- _How to complete this task_
Filter these entries down to lines holding "klik".

[Saved entries]
- - - - -

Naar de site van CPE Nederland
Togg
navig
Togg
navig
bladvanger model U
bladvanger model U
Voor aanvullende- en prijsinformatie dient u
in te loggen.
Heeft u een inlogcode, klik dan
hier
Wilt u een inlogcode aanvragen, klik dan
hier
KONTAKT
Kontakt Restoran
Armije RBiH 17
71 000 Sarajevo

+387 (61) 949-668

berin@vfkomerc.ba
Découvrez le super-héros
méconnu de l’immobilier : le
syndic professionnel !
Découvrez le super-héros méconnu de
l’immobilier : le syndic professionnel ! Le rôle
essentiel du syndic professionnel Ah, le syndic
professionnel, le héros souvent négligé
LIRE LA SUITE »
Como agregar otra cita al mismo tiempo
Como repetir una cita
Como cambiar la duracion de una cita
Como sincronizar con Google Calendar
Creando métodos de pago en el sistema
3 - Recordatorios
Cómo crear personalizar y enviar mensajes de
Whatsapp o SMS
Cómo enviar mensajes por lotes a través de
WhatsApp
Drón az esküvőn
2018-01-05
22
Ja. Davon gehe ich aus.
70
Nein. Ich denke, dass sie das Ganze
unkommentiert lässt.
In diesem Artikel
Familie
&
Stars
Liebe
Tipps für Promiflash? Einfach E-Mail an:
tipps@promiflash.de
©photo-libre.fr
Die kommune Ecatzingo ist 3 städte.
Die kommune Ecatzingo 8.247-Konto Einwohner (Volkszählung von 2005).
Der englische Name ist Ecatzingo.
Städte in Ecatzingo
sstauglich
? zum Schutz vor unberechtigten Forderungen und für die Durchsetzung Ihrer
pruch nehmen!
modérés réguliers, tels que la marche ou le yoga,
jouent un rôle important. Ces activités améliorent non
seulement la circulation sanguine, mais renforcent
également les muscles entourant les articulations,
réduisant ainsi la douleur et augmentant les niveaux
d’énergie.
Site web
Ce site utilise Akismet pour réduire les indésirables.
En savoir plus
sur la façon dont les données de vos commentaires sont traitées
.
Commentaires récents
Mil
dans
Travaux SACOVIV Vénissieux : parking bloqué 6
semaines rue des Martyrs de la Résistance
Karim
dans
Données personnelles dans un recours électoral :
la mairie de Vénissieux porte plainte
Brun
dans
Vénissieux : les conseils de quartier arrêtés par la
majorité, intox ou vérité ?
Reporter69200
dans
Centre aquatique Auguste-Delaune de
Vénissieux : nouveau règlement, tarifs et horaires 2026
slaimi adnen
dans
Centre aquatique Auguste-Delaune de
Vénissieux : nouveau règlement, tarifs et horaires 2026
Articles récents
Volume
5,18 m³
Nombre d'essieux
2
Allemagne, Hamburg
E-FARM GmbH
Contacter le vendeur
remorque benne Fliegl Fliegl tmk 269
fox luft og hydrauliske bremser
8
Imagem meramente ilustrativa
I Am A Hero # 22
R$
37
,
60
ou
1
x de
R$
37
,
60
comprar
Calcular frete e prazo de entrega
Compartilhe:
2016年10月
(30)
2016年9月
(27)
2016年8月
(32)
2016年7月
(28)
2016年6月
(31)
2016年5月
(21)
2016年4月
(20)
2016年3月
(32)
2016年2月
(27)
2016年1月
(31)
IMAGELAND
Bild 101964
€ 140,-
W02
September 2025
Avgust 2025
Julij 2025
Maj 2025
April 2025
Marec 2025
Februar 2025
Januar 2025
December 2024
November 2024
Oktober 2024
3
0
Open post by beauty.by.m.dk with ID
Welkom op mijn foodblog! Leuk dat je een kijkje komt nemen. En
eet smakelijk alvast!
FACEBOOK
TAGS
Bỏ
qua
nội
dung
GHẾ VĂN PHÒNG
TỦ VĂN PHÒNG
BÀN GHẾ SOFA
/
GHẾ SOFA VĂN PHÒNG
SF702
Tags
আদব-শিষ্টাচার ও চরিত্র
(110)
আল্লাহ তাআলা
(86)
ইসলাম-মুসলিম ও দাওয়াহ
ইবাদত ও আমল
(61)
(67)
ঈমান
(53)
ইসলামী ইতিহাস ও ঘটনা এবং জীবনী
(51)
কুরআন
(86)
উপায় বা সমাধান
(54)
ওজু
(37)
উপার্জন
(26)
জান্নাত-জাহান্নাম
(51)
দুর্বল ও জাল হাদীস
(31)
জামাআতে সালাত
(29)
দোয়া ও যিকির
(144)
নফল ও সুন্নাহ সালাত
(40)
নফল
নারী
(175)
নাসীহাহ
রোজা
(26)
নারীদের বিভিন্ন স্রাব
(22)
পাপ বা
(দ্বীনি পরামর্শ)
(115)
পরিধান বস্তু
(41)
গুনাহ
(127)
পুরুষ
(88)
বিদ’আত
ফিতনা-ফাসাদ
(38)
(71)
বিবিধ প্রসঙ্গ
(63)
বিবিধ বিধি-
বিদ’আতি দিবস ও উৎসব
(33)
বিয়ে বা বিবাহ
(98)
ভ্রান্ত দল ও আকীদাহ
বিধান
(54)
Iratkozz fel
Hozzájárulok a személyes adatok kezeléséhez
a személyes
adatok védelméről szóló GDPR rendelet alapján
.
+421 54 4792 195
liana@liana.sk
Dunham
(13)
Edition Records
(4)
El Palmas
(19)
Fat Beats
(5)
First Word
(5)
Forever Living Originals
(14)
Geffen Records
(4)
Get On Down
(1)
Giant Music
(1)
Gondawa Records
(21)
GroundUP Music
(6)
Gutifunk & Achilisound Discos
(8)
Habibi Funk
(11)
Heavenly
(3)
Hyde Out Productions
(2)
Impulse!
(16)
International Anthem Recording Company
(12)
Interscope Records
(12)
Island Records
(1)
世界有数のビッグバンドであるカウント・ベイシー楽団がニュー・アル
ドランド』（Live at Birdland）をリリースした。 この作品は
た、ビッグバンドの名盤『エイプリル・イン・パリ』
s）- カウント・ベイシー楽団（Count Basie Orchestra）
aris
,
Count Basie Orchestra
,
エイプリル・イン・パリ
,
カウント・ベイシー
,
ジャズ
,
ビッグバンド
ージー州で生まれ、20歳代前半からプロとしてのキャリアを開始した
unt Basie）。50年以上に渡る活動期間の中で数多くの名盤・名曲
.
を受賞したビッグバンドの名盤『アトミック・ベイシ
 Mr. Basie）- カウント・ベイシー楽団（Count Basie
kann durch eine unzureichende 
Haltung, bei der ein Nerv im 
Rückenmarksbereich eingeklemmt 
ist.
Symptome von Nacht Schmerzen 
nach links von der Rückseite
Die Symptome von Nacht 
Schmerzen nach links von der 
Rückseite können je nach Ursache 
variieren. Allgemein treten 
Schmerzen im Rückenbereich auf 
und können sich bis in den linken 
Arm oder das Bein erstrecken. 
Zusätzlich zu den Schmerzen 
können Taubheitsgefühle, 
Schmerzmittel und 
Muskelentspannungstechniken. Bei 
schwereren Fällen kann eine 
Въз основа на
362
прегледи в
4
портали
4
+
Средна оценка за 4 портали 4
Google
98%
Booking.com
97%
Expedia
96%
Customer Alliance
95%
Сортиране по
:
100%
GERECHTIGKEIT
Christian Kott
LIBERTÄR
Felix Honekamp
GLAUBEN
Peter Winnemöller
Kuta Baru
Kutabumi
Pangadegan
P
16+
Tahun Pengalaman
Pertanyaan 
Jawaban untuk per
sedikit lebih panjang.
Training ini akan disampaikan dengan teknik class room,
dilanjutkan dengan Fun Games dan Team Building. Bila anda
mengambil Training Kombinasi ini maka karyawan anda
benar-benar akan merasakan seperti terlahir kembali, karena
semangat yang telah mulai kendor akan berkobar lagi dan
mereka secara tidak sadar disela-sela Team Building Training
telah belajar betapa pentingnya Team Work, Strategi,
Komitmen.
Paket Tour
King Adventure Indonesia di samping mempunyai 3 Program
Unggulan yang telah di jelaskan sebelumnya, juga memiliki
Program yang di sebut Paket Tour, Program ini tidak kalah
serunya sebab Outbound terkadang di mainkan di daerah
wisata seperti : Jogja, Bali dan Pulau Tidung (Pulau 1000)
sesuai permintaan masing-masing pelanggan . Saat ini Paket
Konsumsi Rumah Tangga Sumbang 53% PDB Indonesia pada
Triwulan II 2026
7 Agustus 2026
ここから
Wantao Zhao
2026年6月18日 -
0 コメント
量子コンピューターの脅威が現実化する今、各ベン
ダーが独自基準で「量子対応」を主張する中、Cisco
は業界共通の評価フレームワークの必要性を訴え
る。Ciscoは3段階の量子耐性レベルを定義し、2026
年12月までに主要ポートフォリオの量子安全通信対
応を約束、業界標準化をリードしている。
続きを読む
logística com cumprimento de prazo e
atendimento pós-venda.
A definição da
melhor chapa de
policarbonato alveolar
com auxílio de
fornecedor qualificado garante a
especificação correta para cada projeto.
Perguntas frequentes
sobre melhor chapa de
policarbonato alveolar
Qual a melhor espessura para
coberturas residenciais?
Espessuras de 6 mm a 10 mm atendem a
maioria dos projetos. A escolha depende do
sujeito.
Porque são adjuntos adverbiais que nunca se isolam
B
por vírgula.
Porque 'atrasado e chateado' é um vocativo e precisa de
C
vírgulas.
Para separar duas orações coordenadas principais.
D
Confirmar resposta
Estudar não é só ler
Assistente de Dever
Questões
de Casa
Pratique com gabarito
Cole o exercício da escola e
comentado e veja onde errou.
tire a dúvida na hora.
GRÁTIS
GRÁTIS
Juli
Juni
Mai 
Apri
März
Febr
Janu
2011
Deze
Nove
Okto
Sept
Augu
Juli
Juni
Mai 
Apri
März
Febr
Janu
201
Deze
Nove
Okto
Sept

- - - - -

- _Solved exercise_
Heeft u een inlogcode, klik dan
Wilt u een inlogcode aanvragen, klik dan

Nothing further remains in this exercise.